Cerpen oleh: Siti Maryam Ramadani
Sumber foto: pixabay.com

“Duduklah di sini Riva, Mama akan membelikanmu makanan. Tidak lama kok, tokonya di seberang sana”

“Iya Ma” jawabku.

Dan seperti inilah aku, Mama meninggalkanku di sebuah bangku taman sendirian dengan sebotol air mineral di tanganku dan sebuah handphone kecil di sakuku untuk jaga-jaga apabila sesuatu terjadi. Aku memandang lurus ke depan, namun tak ada yang tertangkap oleh mataku. Gelap. Kosong. Hampa.

Sungguh hanya satu kata yang paling jelas untuk menggambarkan diriku, buta. Dapat kurasakan jenjang kaki yang berlalu-lalang dihadapanku. Anak-anak kecil yang tertawa riang tidak jauh dariku dan juga deruh kendaraan dengan samar-samar. Aku bertanya-tanya apa mereka memperhatikan gadis 16 tahun  yang sedang duduk disini sendirian.

Seseorang duduk di bangku yang sama denganku, aku waspada.

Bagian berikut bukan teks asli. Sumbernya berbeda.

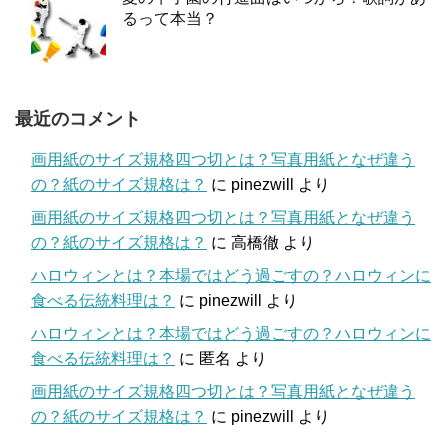
るって本当？
最近のコメント
画用紙のサイズ規格四つ切とは？写真用紙となぜ違う
の？紙のサイズ規格は？
に
pinezwill
より
画用紙のサイズ規格四つ切とは？写真用紙となぜ違う
の？紙のサイズ規格は？
に
高橋徹
より
ハロウィンとは？本場ではどう過ごすの？ハロウィンに
食べる伝統料理は？
に
pinezwill
より
ハロウィンとは？本場ではどう過ごすの？ハロウィンに
食べる伝統料理は？
に
匿名
より
画用紙のサイズ規格四つ切とは？写真用紙となぜ違う
の？紙のサイズ規格は？
に
pinezwill
より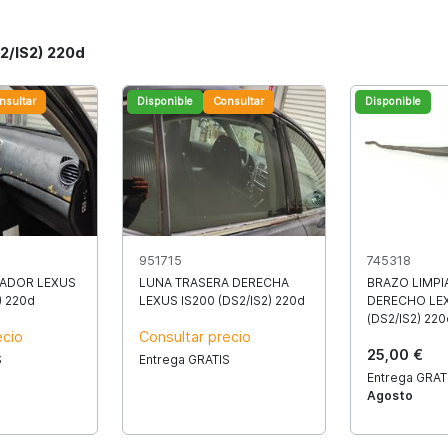
2/IS2) 220d
nsultar
Disponible
Consultar
Disponible
951715
745318
RADOR LEXUS
LUNA TRASERA DERECHA
BRAZO LIMPI
) 220d
LEXUS IS200 (DS2/IS2) 220d
DERECHO LEX
(DS2/IS2) 220
ecio
Consultar precio
25,00 €
S
Entrega GRATIS
Entrega GRAT
Agosto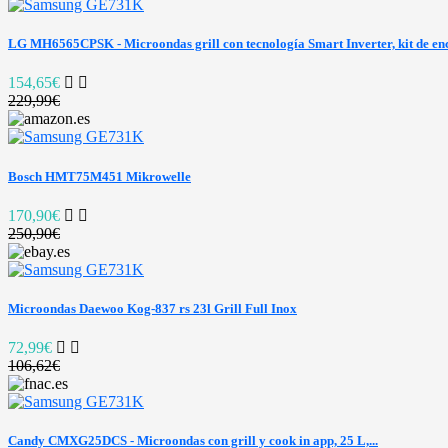
LG MH6565CPSK - Microondas grill con tecnología Smart Inverter, kit de enca
154,65€
229,99€
Bosch HMT75M451 Mikrowelle
170,90€
250,90€
Microondas Daewoo Kog-837 rs 23l Grill Full Inox
72,99€
106,62€
Candy CMXG25DCS - Microondas con grill y cook in app, 25 L,...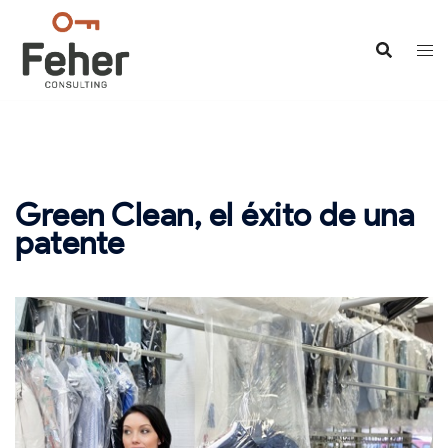
Saltar
al
contenido
Green Clean, el éxito de una
patente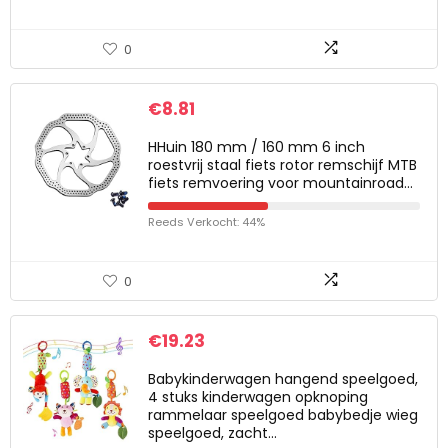
0
€
8.81
HHuin 180 mm / 160 mm 6 inch
roestvrij staal fiets rotor remschijf MTB
fiets remvoering voor mountainroad…
Reeds Verkocht: 44%
0
€
19.23
Babykinderwagen hangend speelgoed,
4 stuks kinderwagen opknoping
rammelaar speelgoed babybedje wieg
speelgoed, zacht…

“Halo, boleh duduk disini? Tidak menggangu, kan?” suaranya terdengar agak berat dan  parau.

“Bapak siapa?”

“Maaf, hanya seorang Kakek tua yang sedang beristirahat”

Aku terdiam, tak tahu harus berkata apa.

“Sedang apa disini, nak?”

“Menunggu ibuku, ia sedang ke toko di seberang sana”

“Dan meninggalkan seorang gadis buta sepertimu disini? Ku kira itu tidak terlalu bagus”

Aku tercengang, bagaimana ia tahu aku buta? Ya, mungkin hal itu terlalu mudah untuk ditebak. “Aku sudah terbiasa, ini juga merupakan tahap untuk jadi mandiri bagiku. Aku tidak ingin selalu menyusahkan orang lain”

“Hahahahaha” Kakek itu tertawa. Aku tidak suka, apa ia menertawakanku? “Hahaha, anak di dekat kolam itu terjatuh dari sepeda” ia masih terkekeh

“Oh” aku bahkan tidak tau dimana anak itu dan seperti apa sepedanya ataupun bagaimana ia terjatuh. “Aku iri dengan orang-orang normal yang bisa melihat” kutarik bibirku agar tersenyum, entah kakek itu melihatnya atau tidak.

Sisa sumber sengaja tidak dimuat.